New Blogpost: Do you let Rudolph play in your Christmas games?
As we get closer to Christmas when thoughts are turning to the holidays and celebrations, I’m still being called in by clients to deal with grievance and disciplinary cases, some of which involve allegations of bullying and harassment. These are not pleasant at the best of times, but it struck me that sometimes cases of bullying can get worse at this time of year. It is not just about physical or verbal bullying, but can be more manipulative – for example excluding others from an activity or poking fun at them.

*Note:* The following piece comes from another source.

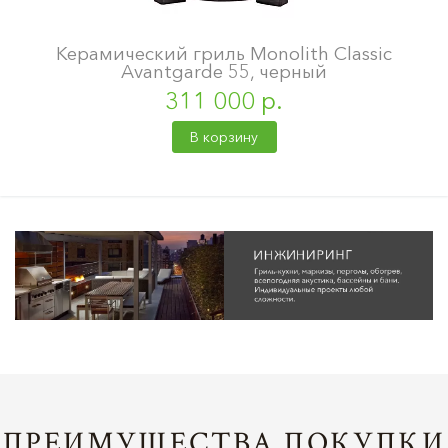
Керамический гриль Monolith Classic
Avantgarde 55, черный
311 000 р.
В корзину
ПРЕИМУЩЕСТВА ПОКУПКИ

Just think of Rudolph in the famous song:
“All of the other reindeer
Used to laugh and call him names,
They never let poor Rudolph
Join in any reindeer games”
We tend to think of it as a jolly song, but actually it is about an unfriendly herd of reindeer who are bullying poor Rudolph because he looks different with his red shiny nose. They only start to involve him when it becomes obvious that they need him. This is hardly a friendly working environment! Humans don’t normally pick on people because they have red noses, but we need to guard against other forms of discrimination such as race, gender, religion, age, disability or sexuality.

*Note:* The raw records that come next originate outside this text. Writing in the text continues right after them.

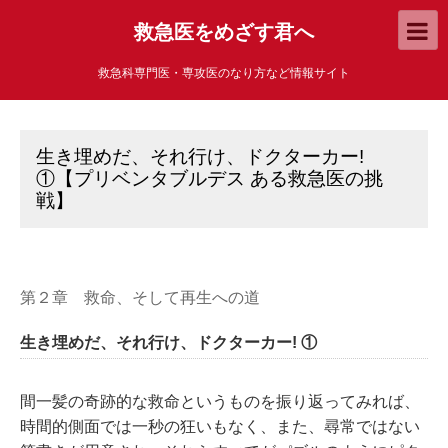
救急医をめざす君へ
救急科専門医・専攻医のなり方など情報サイト
生き埋めだ、それ行け、ドクターカー!
①【プリベンタブルデス ある救急医の挑
戦】
第２章 救命、そして再生への道
生き埋めだ、それ行け、ドクターカー! ①
間一髪の奇跡的な救命というものを振り返ってみれば、
時間的側面では一秒の狂いもなく、また、尋常ではない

But this isn’t just about fictional characters – think about how people are treated during office “Secret Santa” arrangements. Are there any individuals who are singled out to get embarrassing gifts of the sort that wouldn’t be given to others? Have arrangements been made for the company’s Christmas meal that could cause distress, for example with regards to the seating arrangements or the choice of venue? Is there one person who is always told that he/she can’t come and has to stay behind to take the office phone calls, when this role could be rotated or other arrangements made?
We often wish “Peace and goodwill to all mankind” to others in our Christmas cards, so maybe we should reflect on how that happens at work and take positive action to prevent bullying in 2017.